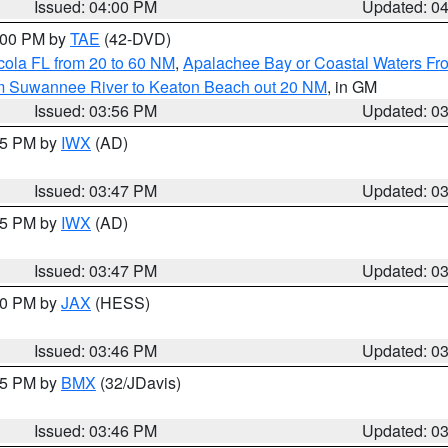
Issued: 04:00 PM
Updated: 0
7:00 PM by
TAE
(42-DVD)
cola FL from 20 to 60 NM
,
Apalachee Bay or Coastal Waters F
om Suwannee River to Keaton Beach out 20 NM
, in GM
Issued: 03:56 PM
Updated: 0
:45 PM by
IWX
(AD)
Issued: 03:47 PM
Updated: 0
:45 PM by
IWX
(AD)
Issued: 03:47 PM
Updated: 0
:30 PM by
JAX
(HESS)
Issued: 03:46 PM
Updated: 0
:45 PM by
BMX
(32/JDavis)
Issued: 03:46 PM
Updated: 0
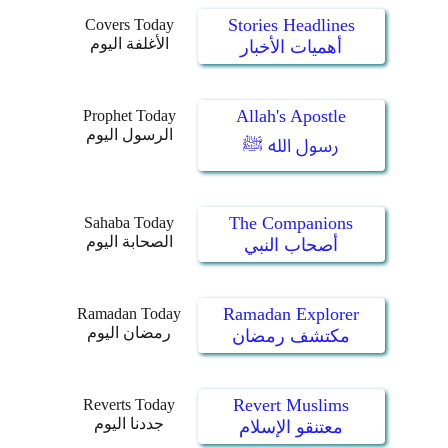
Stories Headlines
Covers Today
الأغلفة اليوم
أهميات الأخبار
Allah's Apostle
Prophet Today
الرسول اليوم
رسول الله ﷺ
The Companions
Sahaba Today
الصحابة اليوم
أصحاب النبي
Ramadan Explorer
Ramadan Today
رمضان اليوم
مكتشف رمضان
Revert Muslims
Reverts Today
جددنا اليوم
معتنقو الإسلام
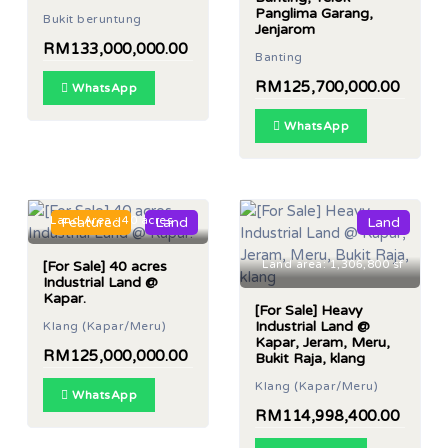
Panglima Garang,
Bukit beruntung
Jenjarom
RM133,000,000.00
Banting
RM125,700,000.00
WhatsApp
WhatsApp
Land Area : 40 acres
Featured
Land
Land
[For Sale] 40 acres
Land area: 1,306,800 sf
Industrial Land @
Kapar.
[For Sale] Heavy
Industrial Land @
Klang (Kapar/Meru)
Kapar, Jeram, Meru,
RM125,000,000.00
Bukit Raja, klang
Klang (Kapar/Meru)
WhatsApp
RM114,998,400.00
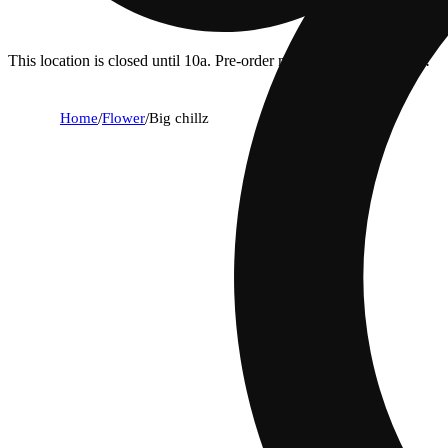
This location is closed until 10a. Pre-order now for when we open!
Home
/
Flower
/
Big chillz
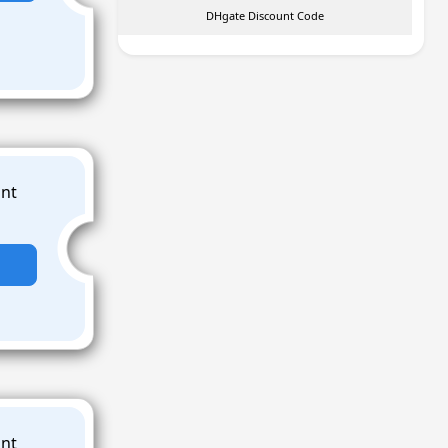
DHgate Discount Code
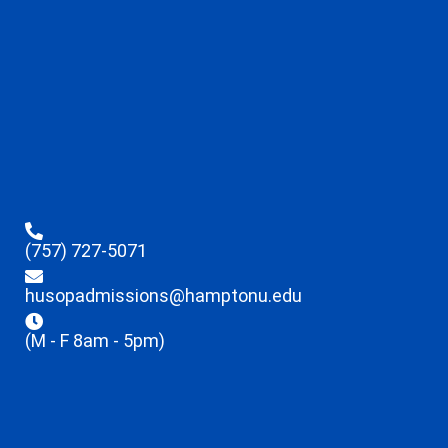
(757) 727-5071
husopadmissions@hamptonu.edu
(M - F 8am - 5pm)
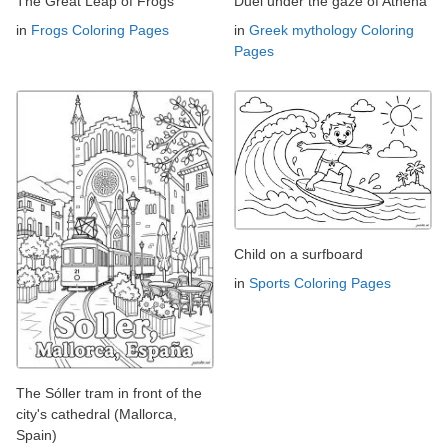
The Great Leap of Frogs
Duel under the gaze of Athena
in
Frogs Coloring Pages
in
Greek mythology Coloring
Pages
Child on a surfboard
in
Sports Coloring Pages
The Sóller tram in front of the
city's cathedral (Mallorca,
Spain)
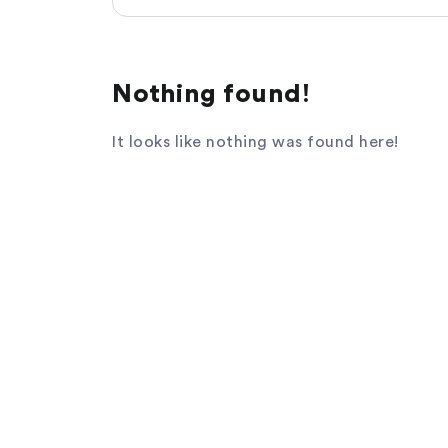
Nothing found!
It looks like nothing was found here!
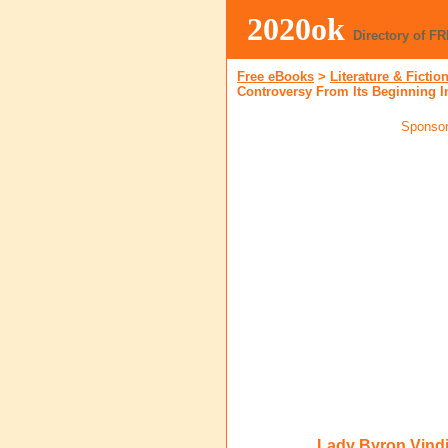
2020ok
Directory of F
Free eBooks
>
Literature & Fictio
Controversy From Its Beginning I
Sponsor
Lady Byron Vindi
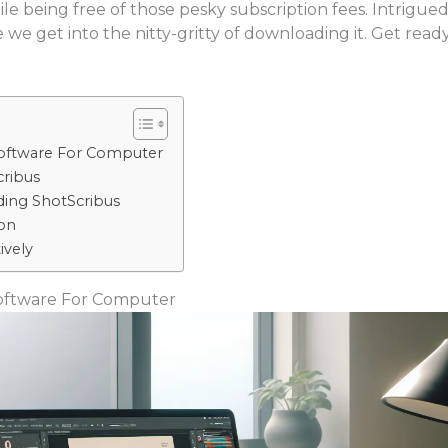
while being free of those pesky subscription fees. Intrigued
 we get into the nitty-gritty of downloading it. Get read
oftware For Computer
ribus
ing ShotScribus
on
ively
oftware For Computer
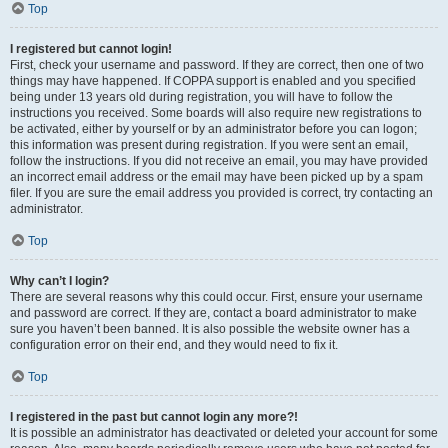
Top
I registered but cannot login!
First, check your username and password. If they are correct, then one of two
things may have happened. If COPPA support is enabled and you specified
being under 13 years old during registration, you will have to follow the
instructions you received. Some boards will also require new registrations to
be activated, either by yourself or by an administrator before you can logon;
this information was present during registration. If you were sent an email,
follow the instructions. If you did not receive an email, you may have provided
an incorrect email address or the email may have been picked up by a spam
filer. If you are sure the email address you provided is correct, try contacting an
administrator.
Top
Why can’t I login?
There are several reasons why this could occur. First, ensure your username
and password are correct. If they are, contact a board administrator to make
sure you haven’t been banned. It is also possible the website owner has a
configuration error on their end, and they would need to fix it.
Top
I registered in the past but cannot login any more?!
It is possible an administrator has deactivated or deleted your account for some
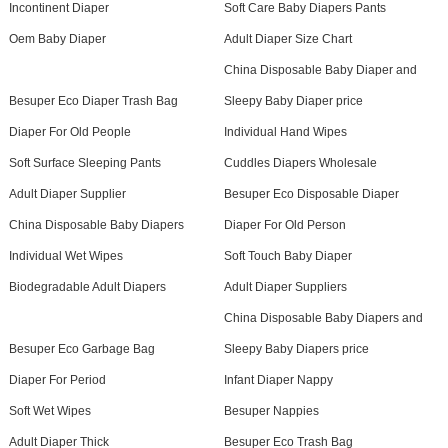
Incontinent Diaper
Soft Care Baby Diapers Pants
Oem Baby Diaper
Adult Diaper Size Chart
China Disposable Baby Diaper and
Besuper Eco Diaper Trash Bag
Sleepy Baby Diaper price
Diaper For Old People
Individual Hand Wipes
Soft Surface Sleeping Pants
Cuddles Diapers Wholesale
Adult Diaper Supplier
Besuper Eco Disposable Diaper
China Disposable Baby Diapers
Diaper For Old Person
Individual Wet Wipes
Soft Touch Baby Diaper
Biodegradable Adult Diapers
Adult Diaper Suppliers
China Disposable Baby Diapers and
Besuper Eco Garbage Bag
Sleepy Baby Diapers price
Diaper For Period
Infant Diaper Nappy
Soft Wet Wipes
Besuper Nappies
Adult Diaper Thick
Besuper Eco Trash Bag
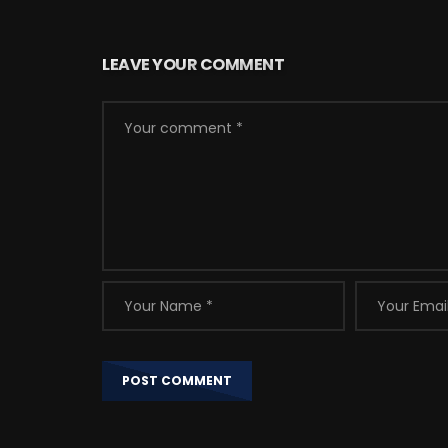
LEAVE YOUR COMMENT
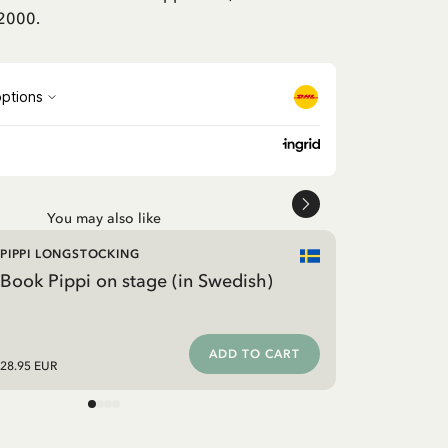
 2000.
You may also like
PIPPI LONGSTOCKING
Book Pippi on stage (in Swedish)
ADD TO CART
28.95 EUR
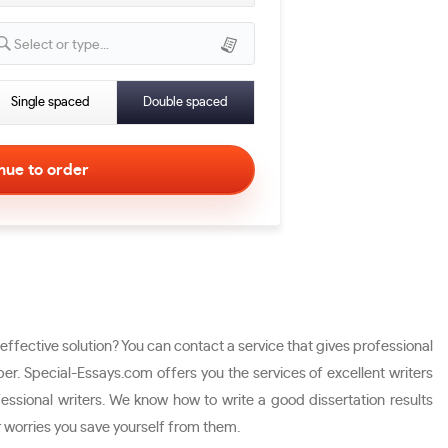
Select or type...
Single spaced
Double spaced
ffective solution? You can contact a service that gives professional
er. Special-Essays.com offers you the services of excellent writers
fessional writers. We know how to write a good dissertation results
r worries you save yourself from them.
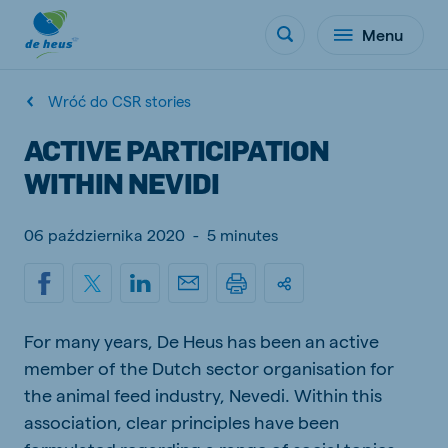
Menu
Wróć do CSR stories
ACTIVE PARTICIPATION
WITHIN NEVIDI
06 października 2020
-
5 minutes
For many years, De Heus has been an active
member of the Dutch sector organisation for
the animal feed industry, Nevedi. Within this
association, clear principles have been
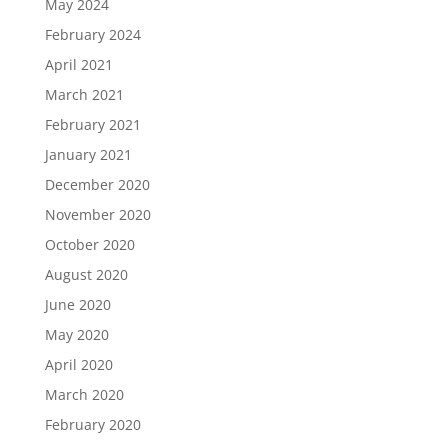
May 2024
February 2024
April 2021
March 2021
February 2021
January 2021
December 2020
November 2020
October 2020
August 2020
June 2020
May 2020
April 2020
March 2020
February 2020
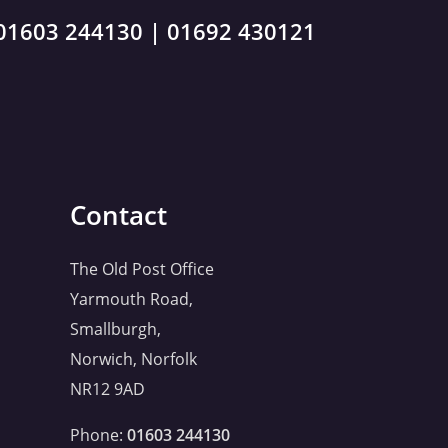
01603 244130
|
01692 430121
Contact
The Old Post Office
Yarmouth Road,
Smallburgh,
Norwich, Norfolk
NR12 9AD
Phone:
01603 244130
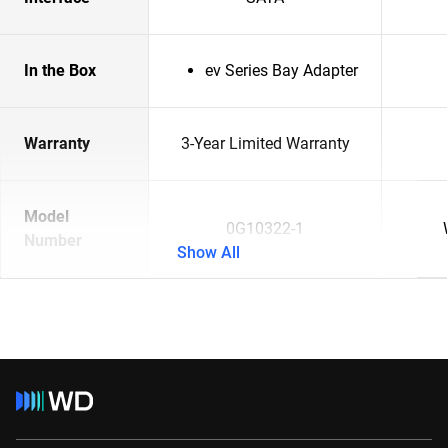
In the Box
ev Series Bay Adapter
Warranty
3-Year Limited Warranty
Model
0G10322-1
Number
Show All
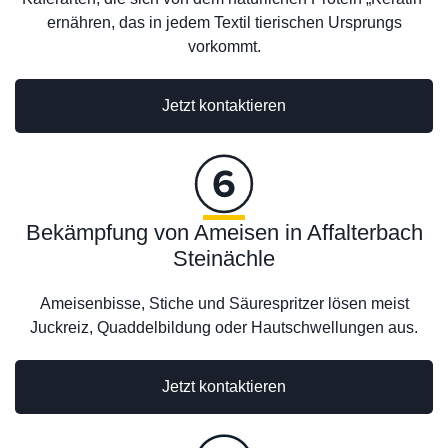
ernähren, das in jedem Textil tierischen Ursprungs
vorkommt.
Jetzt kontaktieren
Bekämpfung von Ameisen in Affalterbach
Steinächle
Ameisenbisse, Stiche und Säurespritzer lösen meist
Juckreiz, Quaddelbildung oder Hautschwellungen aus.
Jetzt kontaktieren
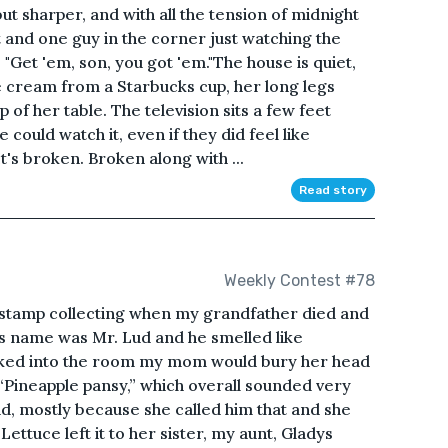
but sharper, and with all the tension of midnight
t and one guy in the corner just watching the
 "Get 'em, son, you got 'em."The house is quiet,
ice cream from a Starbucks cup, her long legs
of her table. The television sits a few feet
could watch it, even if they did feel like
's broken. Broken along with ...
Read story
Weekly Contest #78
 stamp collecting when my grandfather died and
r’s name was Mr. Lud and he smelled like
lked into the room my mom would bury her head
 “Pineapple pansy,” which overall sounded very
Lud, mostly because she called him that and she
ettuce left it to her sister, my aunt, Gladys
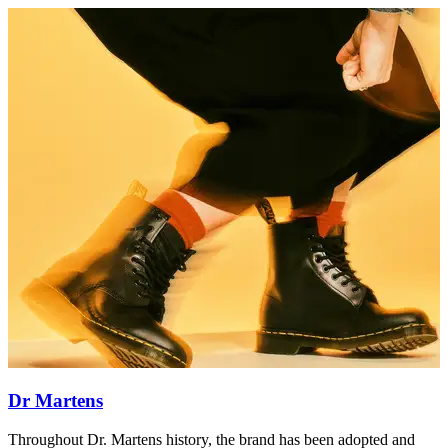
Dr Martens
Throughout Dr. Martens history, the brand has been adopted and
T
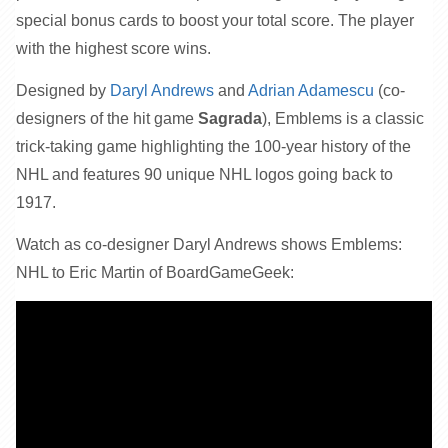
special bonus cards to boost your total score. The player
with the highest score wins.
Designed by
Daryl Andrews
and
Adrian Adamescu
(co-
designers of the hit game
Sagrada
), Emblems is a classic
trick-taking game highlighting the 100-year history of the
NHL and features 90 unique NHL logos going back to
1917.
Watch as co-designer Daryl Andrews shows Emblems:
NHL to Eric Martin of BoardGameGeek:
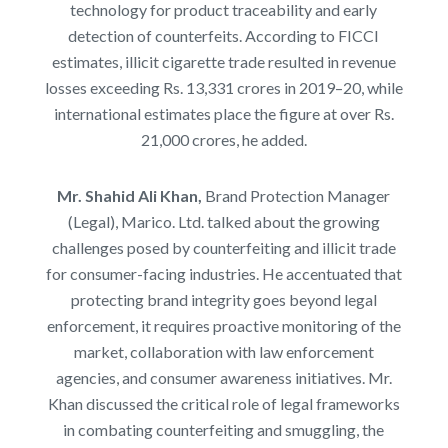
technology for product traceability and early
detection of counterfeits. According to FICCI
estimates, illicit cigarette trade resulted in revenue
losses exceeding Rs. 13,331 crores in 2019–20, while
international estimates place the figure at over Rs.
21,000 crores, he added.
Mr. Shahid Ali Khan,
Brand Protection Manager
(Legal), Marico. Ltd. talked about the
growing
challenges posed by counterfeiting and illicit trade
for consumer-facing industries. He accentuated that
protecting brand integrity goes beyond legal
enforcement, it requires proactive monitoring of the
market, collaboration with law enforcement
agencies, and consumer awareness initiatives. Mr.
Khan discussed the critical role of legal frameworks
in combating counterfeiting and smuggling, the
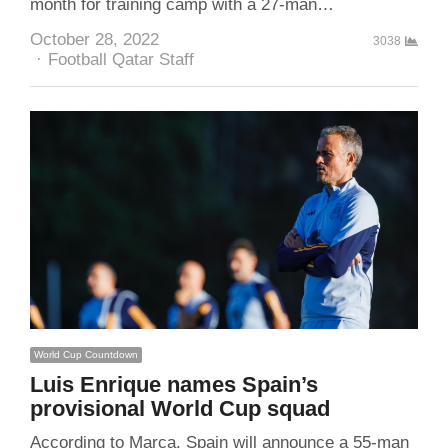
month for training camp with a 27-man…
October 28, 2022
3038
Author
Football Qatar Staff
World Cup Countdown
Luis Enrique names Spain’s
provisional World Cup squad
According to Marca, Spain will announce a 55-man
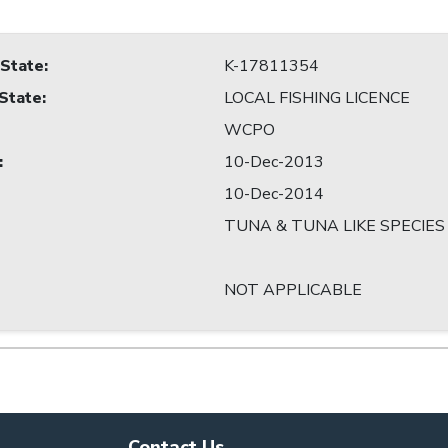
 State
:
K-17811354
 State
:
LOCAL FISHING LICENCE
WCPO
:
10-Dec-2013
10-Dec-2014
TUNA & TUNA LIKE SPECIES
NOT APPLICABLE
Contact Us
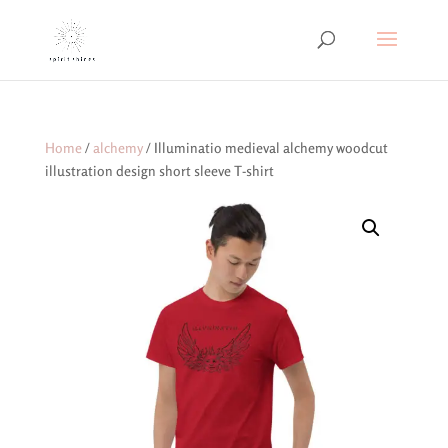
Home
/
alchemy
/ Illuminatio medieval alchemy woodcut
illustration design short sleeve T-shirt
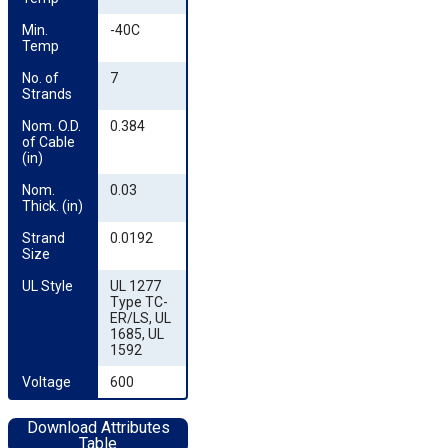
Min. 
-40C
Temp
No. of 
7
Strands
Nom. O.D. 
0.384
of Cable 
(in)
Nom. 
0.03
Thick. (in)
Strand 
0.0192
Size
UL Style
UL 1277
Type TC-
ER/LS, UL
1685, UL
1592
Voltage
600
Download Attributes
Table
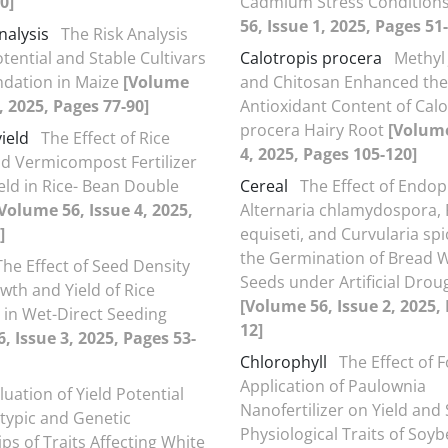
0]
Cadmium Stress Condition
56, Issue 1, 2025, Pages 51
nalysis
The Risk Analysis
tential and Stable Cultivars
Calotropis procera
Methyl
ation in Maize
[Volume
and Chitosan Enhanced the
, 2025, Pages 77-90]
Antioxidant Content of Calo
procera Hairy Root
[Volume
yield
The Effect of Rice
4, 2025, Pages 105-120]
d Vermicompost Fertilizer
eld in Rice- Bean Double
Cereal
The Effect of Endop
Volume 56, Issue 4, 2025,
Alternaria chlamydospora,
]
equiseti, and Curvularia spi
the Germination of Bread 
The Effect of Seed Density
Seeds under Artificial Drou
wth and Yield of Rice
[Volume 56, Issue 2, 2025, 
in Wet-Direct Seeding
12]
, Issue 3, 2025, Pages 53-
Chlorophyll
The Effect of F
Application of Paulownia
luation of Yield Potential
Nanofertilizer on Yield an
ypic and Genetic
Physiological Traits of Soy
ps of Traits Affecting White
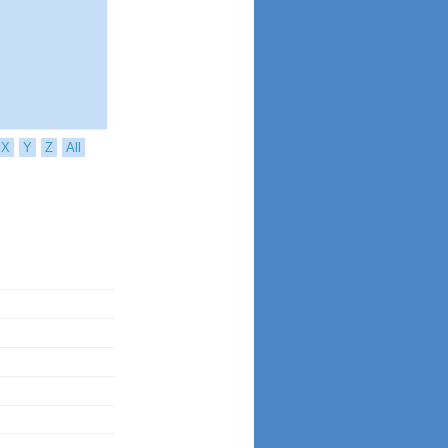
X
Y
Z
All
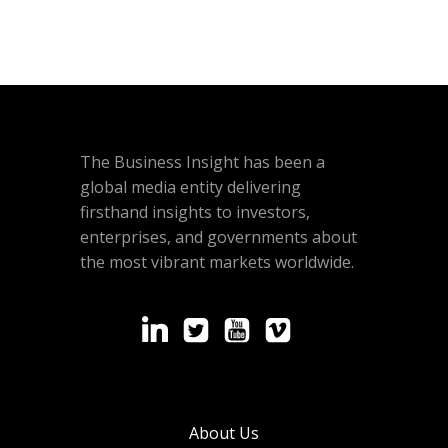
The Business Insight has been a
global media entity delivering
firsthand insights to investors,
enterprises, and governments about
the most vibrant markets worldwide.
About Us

════════════════

Could you set down verbatim the lines from the beginning of the entries above through the line containing "we get into", both included, leaving out the pictures?

=== Finished task ===
Issued: 04:00 PM
Updated: 0
7:00 PM by
TAE
(42-DVD)
cola FL from 20 to 60 NM
,
Apalachee Bay or Coastal Waters F
om Suwannee River to Keaton Beach out 20 NM
, in GM
Issued: 03:56 PM
Updated: 0
:45 PM by
IWX
(AD)
Issued: 03:47 PM
Updated: 0
:45 PM by
IWX
(AD)
Issued: 03:47 PM
Updated: 0
:30 PM by
JAX
(HESS)
Issued: 03:46 PM
Updated: 0
:45 PM by
BMX
(32/JDavis)
Issued: 03:46 PM
Updated: 0
Stories Headlines
Covers Today
الأغلفة اليوم
أهميات الأخبار
Allah's Apostle
Prophet Today
الرسول اليوم
رسول الله ﷺ
The Companions
Sahaba Today
الصحابة اليوم
أصحاب النبي
Ramadan Explorer
Ramadan Today
رمضان اليوم
مكتشف رمضان
Revert Muslims
Reverts Today
جددنا اليوم
معتنقو الإسلام
Panglima Garang,
Bukit beruntung
Jenjarom
RM133,000,000.00
Banting
RM125,700,000.00
WhatsApp
WhatsApp
Land Area : 40 acres
Featured
Land
Land
[For Sale] 40 acres
Land area: 1,306,800 sf
Industrial Land @
Kapar.
[For Sale] Heavy
Industrial Land @
Klang (Kapar/Meru)
Kapar, Jeram, Meru,
RM125,000,000.00
Bukit Raja, klang
Klang (Kapar/Meru)
WhatsApp
RM114,998,400.00
This location is closed until 10a. Pre-order now for when we open!
Home
/
Flower
/
Big chillz
DHgate Discount Code
(757) 727-5071
husopadmissions@hamptonu.edu
(M - F 8am - 5pm)
The Great Leap of Frogs
Duel under the gaze of Athena
in
Frogs Coloring Pages
in
Greek mythology Coloring
Pages
Child on a surfboard
in
Sports Coloring Pages
The Sóller tram in front of the
city's cathedral (Mallorca,
Spain)
Nothing found!
It looks like nothing was found here!
2020ok
Directory of F
Free eBooks
>
Literature & Fictio
Controversy From Its Beginning I
Sponsor
Lady Byron Vindi
while being free of those pesky subscription fees. Intrigued
 we get into the nitty-gritty of downloading it. Get read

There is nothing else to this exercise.